После трапезы она, по своему обыкновению, удалилась. Она по-прежнему не хотела раздеваться перед ним. Потом он пришел к ней, и все было так же, как в первое время, - страстное стремление, слияние, блаженство.

Позднее, усталые и счастливые, они вновь принялись болтать. Он, на сей раз тоном не приказа, а скорее просьбы, повторил:

- Останься в Галиане на время моего отсутствия. Навещай своего отца, когда вздумается, но не переезжай к нему в кастильо. Живи здесь. Здесь твой дом, наш дом. Hodie et eras et in saecula saeculorum, - кощунственно добавил он.

Она с улыбкой, в полудреме повторила:

- Здесь мой дом, наш дом. In saecula saeculorum. - И при этом думала: "Если я усну, он уйдёт. Жаль, что я завела такой обычай. Но утром мы вместе позавтракаем.
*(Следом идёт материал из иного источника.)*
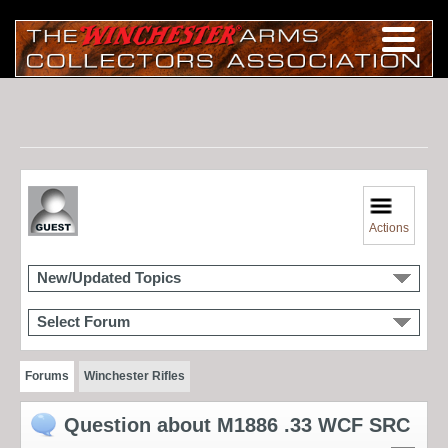
Actions
New/Updated Topics
Select Forum
Forums
Winchester Rifles
Question about M1886 .33 WCF SRC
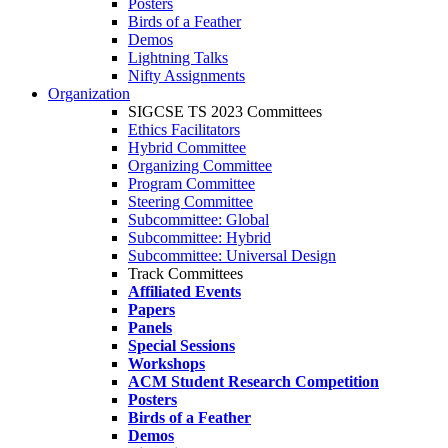
Posters
Birds of a Feather
Demos
Lightning Talks
Nifty Assignments
Organization
SIGCSE TS 2023 Committees
Ethics Facilitators
Hybrid Committee
Organizing Committee
Program Committee
Steering Committee
Subcommittee: Global
Subcommittee: Hybrid
Subcommittee: Universal Design
Track Committees
Affiliated Events
Papers
Panels
Special Sessions
Workshops
ACM Student Research Competition
Posters
Birds of a Feather
Demos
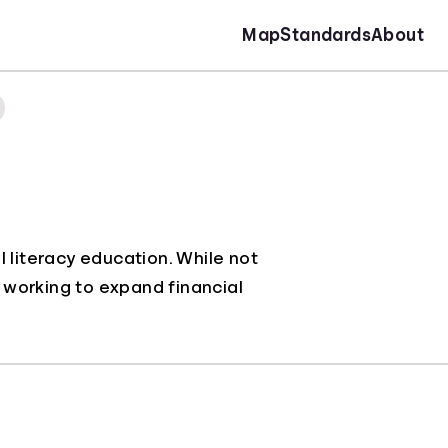
Map
Standards
About
 literacy education. While not
y working to expand financial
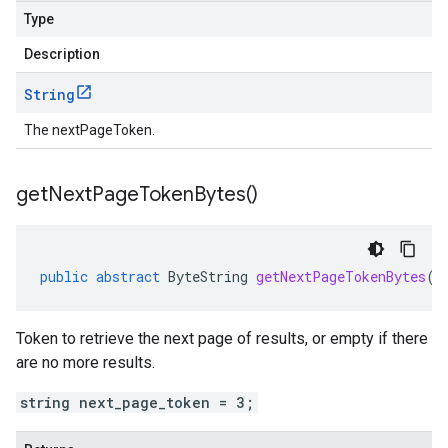
Type
Description
String
The nextPageToken.
get
Next
Page
Token
Bytes(
)
public
abstract
ByteString
getNextPageTokenBytes
()
Token to retrieve the next page of results, or empty if there
are no more results.
string next_page_token = 3;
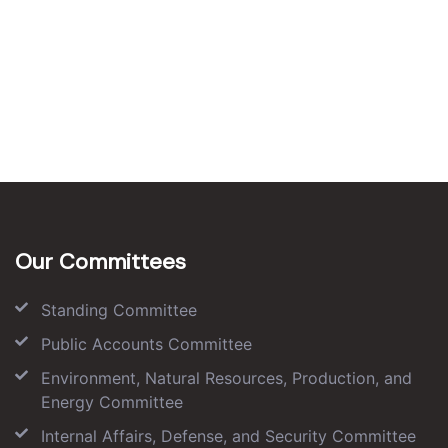
Our Committees
Standing Committee
Public Accounts Committee
Environment, Natural Resources, Production, and
Energy Committee
Internal Affairs, Defense, and Security Committee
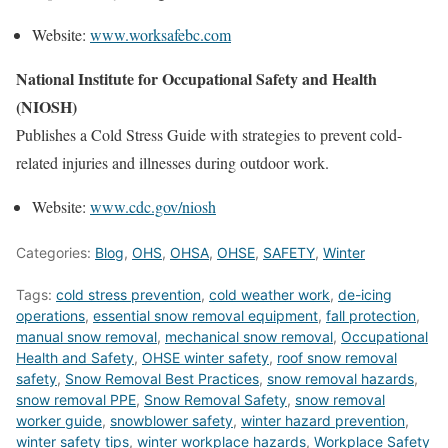
Website:
www.worksafebc.com
National Institute for Occupational Safety and Health
(NIOSH)
Publishes a Cold Stress Guide with strategies to prevent cold-
related injuries and illnesses during outdoor work.
Website:
www.cdc.gov/niosh
Categories:
Blog
,
OHS
,
OHSA
,
OHSE
,
SAFETY
,
Winter
Tags:
cold stress prevention
,
cold weather work
,
de-icing
operations
,
essential snow removal equipment
,
fall protection
,
manual snow removal
,
mechanical snow removal
,
Occupational
Health and Safety
,
OHSE winter safety
,
roof snow removal
safety
,
Snow Removal Best Practices
,
snow removal hazards
,
snow removal PPE
,
Snow Removal Safety
,
snow removal
worker guide
,
snowblower safety
,
winter hazard prevention
,
winter safety tips
,
winter workplace hazards
,
Workplace Safety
А потом он ускачет на свою войну. И с коня еще раз нагнется ко мне, а на повороте дороги оглянется на меня". Она лежала, закрыв глаза, и ни о чем больше не думала - она заснула.
[1] [2] [3]



Добавить комментарий

  • Обязательные поля обозначены *.

If you have trouble reading the code, click on the code itself to generate a new random code.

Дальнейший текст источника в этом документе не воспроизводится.